Material provided:
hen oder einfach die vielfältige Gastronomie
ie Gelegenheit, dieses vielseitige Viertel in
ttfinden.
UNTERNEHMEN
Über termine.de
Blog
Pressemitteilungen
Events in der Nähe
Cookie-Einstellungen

What needs to be done:
All of the entries above must be quoted exactly.

Problem solution:
hen oder einfach die vielfältige Gastronomie
ie Gelegenheit, dieses vielseitige Viertel in
ttfinden.
UNTERNEHMEN
Über termine.de
Blog
Pressemitteilungen
Events in der Nähe
Cookie-Einstellungen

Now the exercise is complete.